Content starts
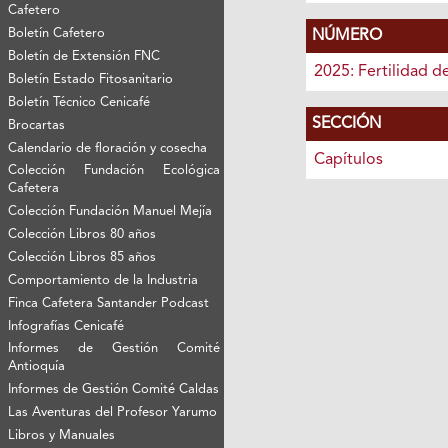
Cafetero
Boletín Cafetero
NÚMERO
Boletín de Extensión FNC
2025: Fertilidad d
Boletín Estado Fitosanitario
Boletín Técnico Cenicafé
SECCIÓN
Brocartas
Calendario de floración y cosecha
Capítulos
Colección Fundación Ecológica
Cafetera
Colección Fundación Manuel Mejía
Colección Libros 80 años
Colección Libros 85 años
Comportamiento de la Industria
Finca Cafetera Santander Podcast
Infografías Cenicafé
Informes de Gestión Comité
Antioquía
Informes de Gestión Comité Caldas
Las Aventuras del Profesor Yarumo
Libros y Manuales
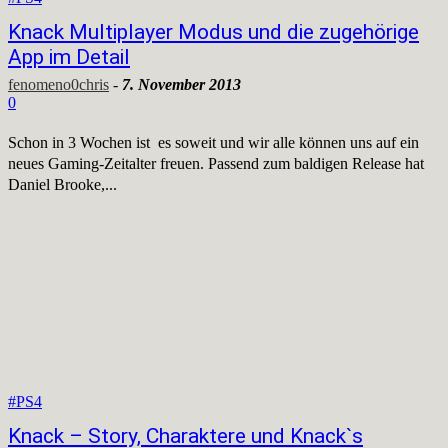
Knack Multiplayer Modus und die zugehörige
App im Detail
fenomeno0chris
-
7. November 2013
0
Schon in 3 Wochen ist es soweit und wir alle können uns auf ein
neues Gaming-Zeitalter freuen. Passend zum baldigen Release hat
Daniel Brooke,...
#PS4
Knack – Story, Charaktere und Knack`s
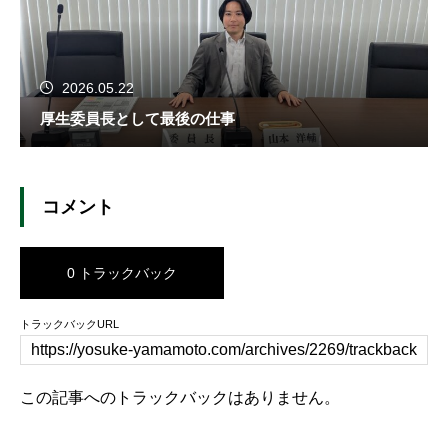
2026.05.22
厚生委員長として最後の仕事
コメント
0 トラックバック
トラックバックURL
この記事へのトラックバックはありません。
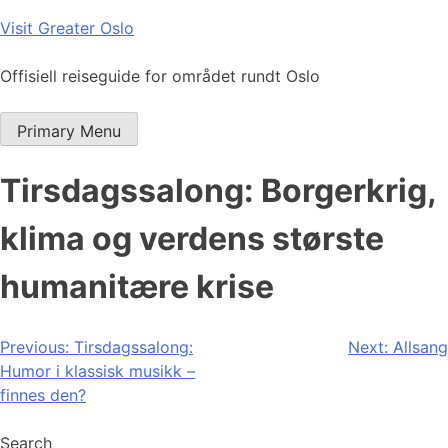
Skip
Visit Greater Oslo
to
content
Offisiell reiseguide for området rundt Oslo
Primary Menu
Tirsdagssalong: Borgerkrig,
klima og verdens største
humanitære krise
Post
Previous:
Tirsdagssalong:
Next:
Allsang
Humor i klassisk musikk –
navigation
finnes den?
Search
Content ends
**TASK GOAL:** Exactly the lines from the line holding "humanitære krise" through the close of the listing above make up the answer; include nothing else.

**ANSWER TO THIS TASK:**
humanitære krise
Post
Previous:
Tirsdagssalong:
Next:
Allsang
Humor i klassisk musikk –
navigation
finnes den?
Search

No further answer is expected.